Failing her husband.
Failing their sons.
Failing. Failing. Failing.
“Delphine,” Ormand whispers at my back just as I grip Jean Dominic and Ezekiel’s hands to start to usher them out of the cemetery. “Please don’t shut me out,” he croaks.
Stilling, I feel Ezekiel’s eyes on me as I keep mine forward, focused on the swaying line of trees ahead of us.
“Tatie, your hand is shaking,” Dominic squeaks from beneath me before Tobias shushes him, and Ormand’s plea reaches me.
“Delphine, please—”
“Go back to France, Ormand. I have nothing left to give you.”
The strangled noise he made when I cruelly dismissed him still haunts and confuses me. Confusion for the disdain and hostility I felt for him when I woke in that hospital bed.
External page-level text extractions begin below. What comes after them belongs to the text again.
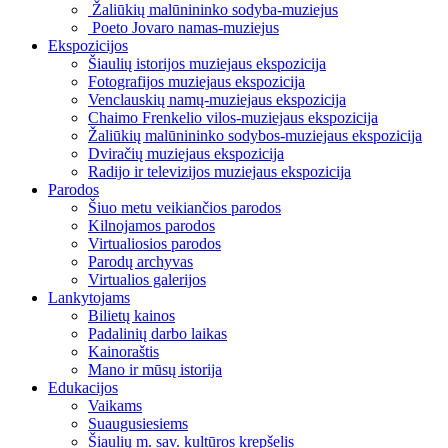
Žaliūkių malūnininko sodyba-muziejus
Poeto Jovaro namas-muziejus
Ekspozicijos
Šiaulių istorijos muziejaus ekspozicija
Fotografijos muziejaus ekspozicija
Venclauskių namų-muziejaus ekspozicija
Chaimo Frenkelio vilos-muziejaus ekspozicija
Žaliūkių malūnininko sodybos-muziejaus ekspozicija
Dviračių muziejaus ekspozicija
Radijo ir televizijos muziejaus ekspozicija
Parodos
Šiuo metu veikiančios parodos
Kilnojamos parodos
Virtualiosios parodos
Parodų archyvas
Virtualios galerijos
Lankytojams
Bilietų kainos
Padalinių darbo laikas
Kainoraštis
Mano ir mūsų istorija
Edukacijos
Vaikams
Suaugusiesiems
Šiaulių m. sav. kultūros krepšelis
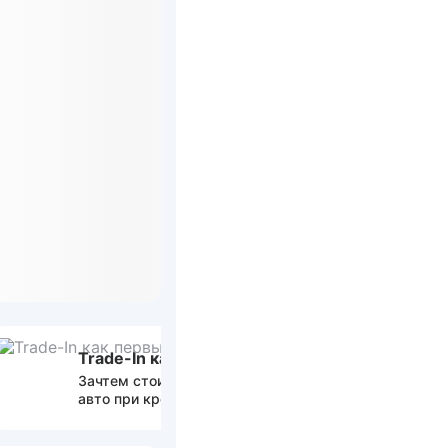
Trade-In как первый взнос
По 2 до
Зачтем стоимость вашего
Вам потр
авто при кредитовании
только па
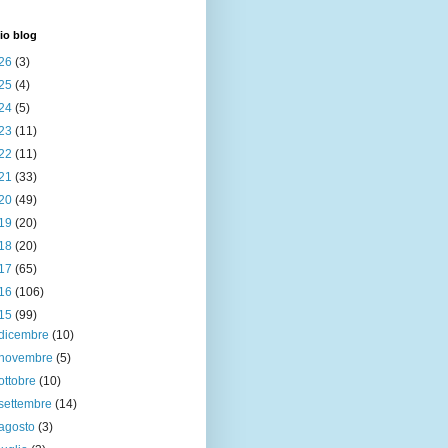
io blog
26
(3)
25
(4)
24
(5)
23
(11)
22
(11)
21
(33)
20
(49)
19
(20)
18
(20)
17
(65)
16
(106)
15
(99)
dicembre
(10)
novembre
(5)
ottobre
(10)
settembre
(14)
agosto
(3)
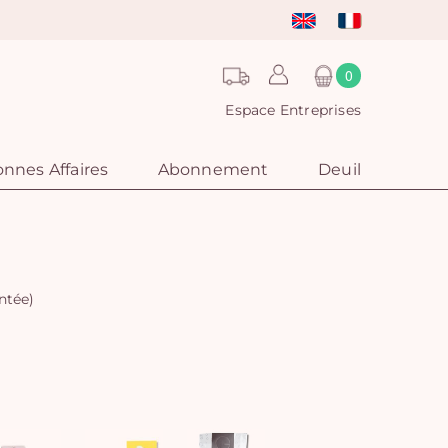
0
Espace Entreprises
nnes Affaires
Abonnement
Deuil
ntée)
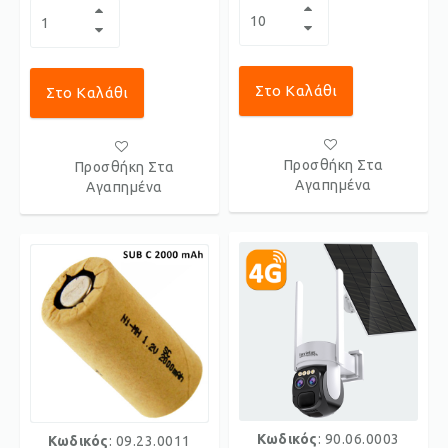
Στο Καλάθι
Στο Καλάθι
Προσθήκη Στα
Προσθήκη Στα
Αγαπημένα
Αγαπημένα
Κωδικός
: 90.06.0003
Κωδικός
: 09.23.0011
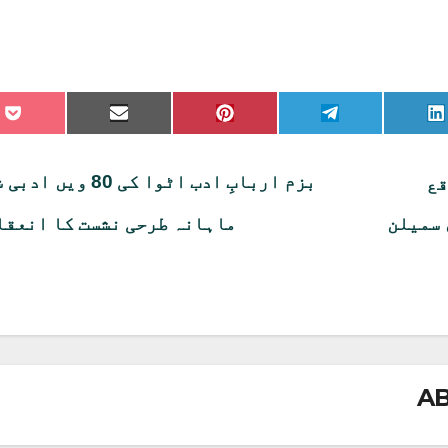
re
Share
Share
Share
Share
on
on
on
on
on
et
Email
Pinterest
Telegram
LinkedIn
بزم اربابِ ادب اٹوا کی 80 وی
قع
 سمیلن
ماہانہ طرحی نشست کا انعق
A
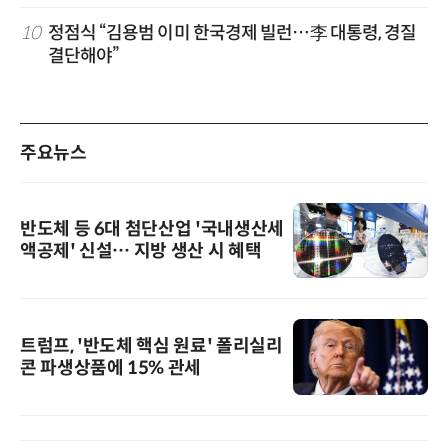
10
정점식 “김용범 이미 한국경제 빌런…李 대통령, 경질
결단해야”
주요뉴스
반도체 등 6대 첨단산업 '국내생산세
액공제' 신설… 지방 생산 시 혜택
트럼프, '반도체 핵심 원료' 폴리실리
콘 파생상품에 15% 관세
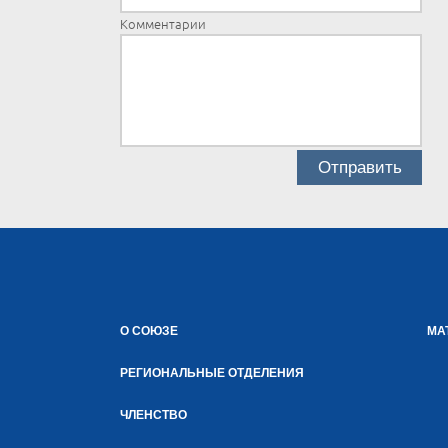
Комментарии
О СОЮЗЕ
МА
РЕГИОНАЛЬНЫЕ ОТДЕЛЕНИЯ
ЧЛЕНСТВО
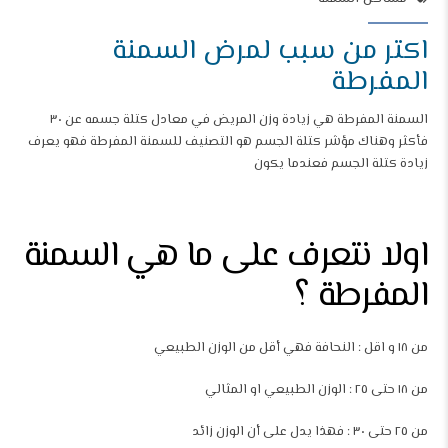
اكتر من سبب لمرض السمنة
المفرطة
السمنة المفرطة هي زيادة وزن المريض في معادل كتلة جسمه عن ٣٠
فأكثر وهناك مؤشر كتلة الجسم هو التصنيف للسمنة المفرطة فهو يعرف
زيادة كتلة الجسم فعندما يكون
اولا نتعرف على ما هي السمنة
المفرطة ؟
من ١٨ و اقل : النحافة فهي أقل من الوزن الطبيعي
من ١٨ حتى ٢٥ : الوزن الطبيعي او المثالي
من ٢٥ حتى ٣٠ : فهذا يدل على أن الوزن زائد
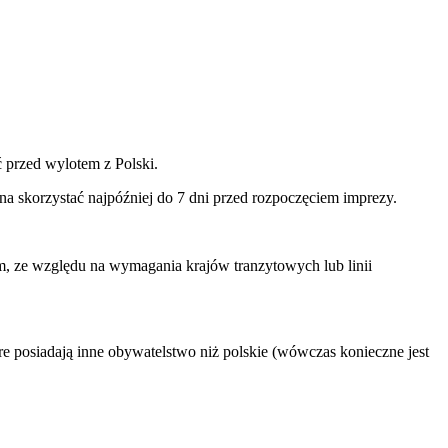
ć przed wylotem z Polski.
na skorzystać najpóźniej do 7 dni przed rozpoczęciem imprezy.
ym, ze względu na wymagania krajów tranzytowych lub linii
e posiadają inne obywatelstwo niż polskie (wówczas konieczne jest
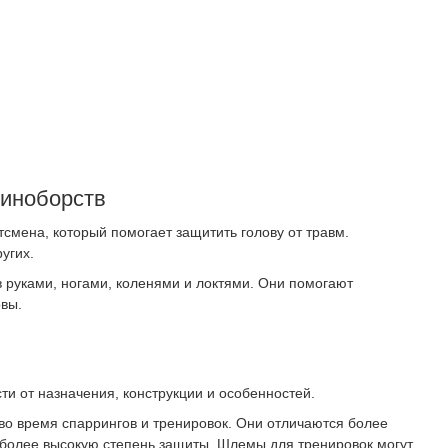
диноборств
смена, который помогает защитить голову от травм.
угих.
руками, ногами, коленями и локтями. Они помогают
овы.
и от назначения, конструкции и особенностей.
о время спаррингов и тренировок. Они отличаются более
 более высокую степень защиты. Шлемы для тренировок могут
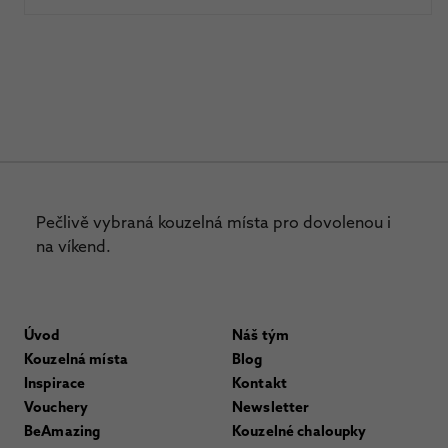
Pečlivě vybraná kouzelná místa pro dovolenou i
na víkend.
Úvod
Náš tým
Kouzelná místa
Blog
Inspirace
Kontakt
Vouchery
Newsletter
BeAmazing
Kouzelné chaloupky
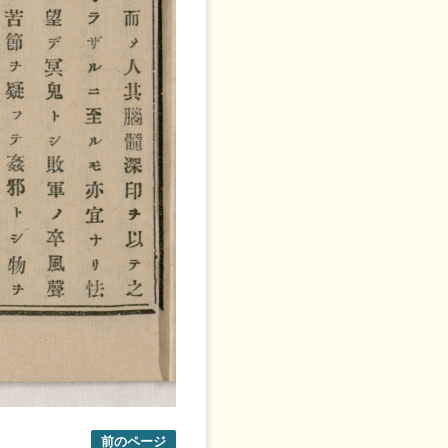
前のページ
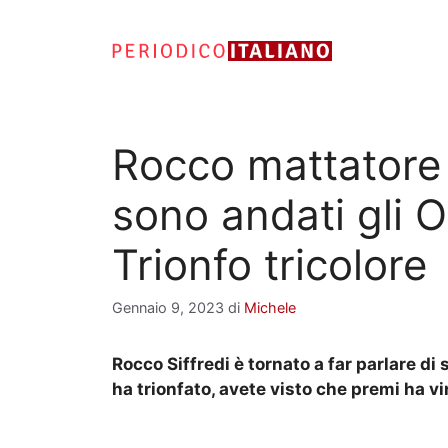
Vai
al
contenuto
Rocco mattatore
sono andati gli O
Trionfo tricolore
Gennaio 9, 2023
di
Michele
Rocco Siffredi è tornato a far parlare di 
ha trionfato, avete visto che premi ha v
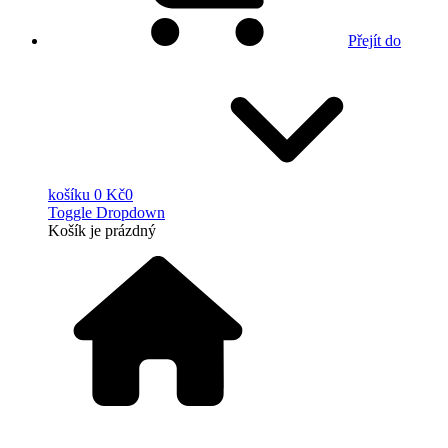
Přejít do
košíku
0 Kč
0
Toggle Dropdown
Košík
je prázdný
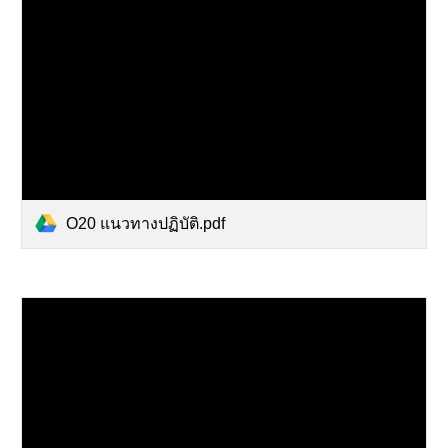
O20 แนวทางปฏิบัติ.pdf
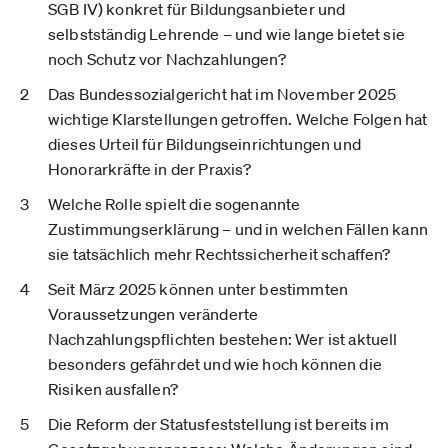
SGB IV) konkret für Bildungsanbieter und
selbstständig Lehrende – und wie lange bietet sie
noch Schutz vor Nachzahlungen?
Das Bundessozialgericht hat im November 2025
wichtige Klarstellungen getroffen. Welche Folgen hat
dieses Urteil für Bildungseinrichtungen und
Honorarkräfte in der Praxis?
Welche Rolle spielt die sogenannte
Zustimmungserklärung – und in welchen Fällen kann
sie tatsächlich mehr Rechtssicherheit schaffen?
Seit März 2025 können unter bestimmten
Voraussetzungen veränderte
Nachzahlungspflichten bestehen: Wer ist aktuell
besonders gefährdet und wie hoch können die
Risiken ausfallen?
Die Reform der Statusfeststellung ist bereits im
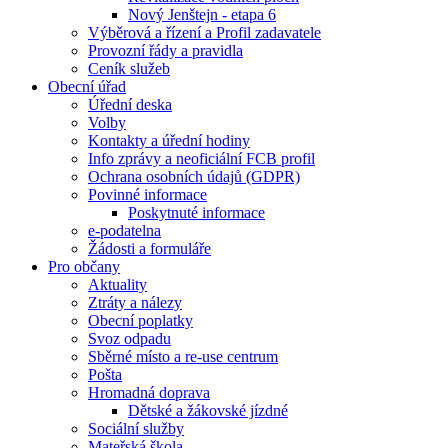
Nový Jenštejn - etapa 6
Výběrová a řízení a Profil zadavatele
Provozní řády a pravidla
Ceník služeb
Obecní úřad
Úřední deska
Volby
Kontakty a úřední hodiny
Info zprávy a neoficiální FCB profil
Ochrana osobních údajů (GDPR)
Povinné informace
Poskytnuté informace
e-podatelna
Žádosti a formuláře
Pro občany
Aktuality
Ztráty a nálezy
Obecní poplatky
Svoz odpadu
Sběrné místo a re-use centrum
Pošta
Hromadná doprava
Dětské a žákovské jízdné
Sociální služby
Mateřská škola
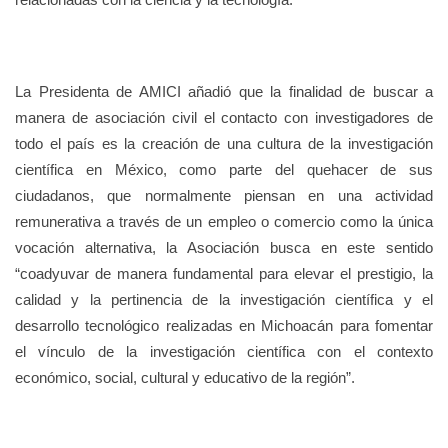
La Presidenta de AMICI añadió que la finalidad de buscar a
manera de asociación civil el contacto con investigadores de
todo el país es la creación de una cultura de la investigación
científica en México, como parte del quehacer de sus
ciudadanos, que normalmente piensan en una actividad
remunerativa a través de un empleo o comercio como la única
vocación alternativa, la Asociación busca en este sentido
“coadyuvar de manera fundamental para elevar el prestigio, la
calidad y la pertinencia de la investigación científica y el
desarrollo tecnológico realizadas en Michoacán para fomentar
el vínculo de la investigación científica con el contexto
económico, social, cultural y educativo de la región”.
Ormand, whom I trusted over all Alain’s men. Who was a friend and support—whose pain remains with me after I cast him out of my life, unsure of why his presence no longer held any comfort but instead repulsed me. Ormand, who waited for me in hopes of more for the entire length of my marriage, only to be exiled from my life and heart as Beau’s and Celine’s coffins lowered. The loss of him feeling like another death to mourn.
Discarding my washcloth, I sink beneath the surface of the water. The world beneath no different than the world above. Words just as muffled and the faces just as blurry as I lose time, days, and minutes as I have since I woke that night, mere months before Beau and Celine were murdered.
In need of breath, I surface just before a sharp knock jerks me to sit, reminding me I’m not alone in the house. Focusing on the knob, I jump when Tyler’s voice sounds from the other side of it.
“Delphine?” Tyler knocks again. “I’m ready for you.”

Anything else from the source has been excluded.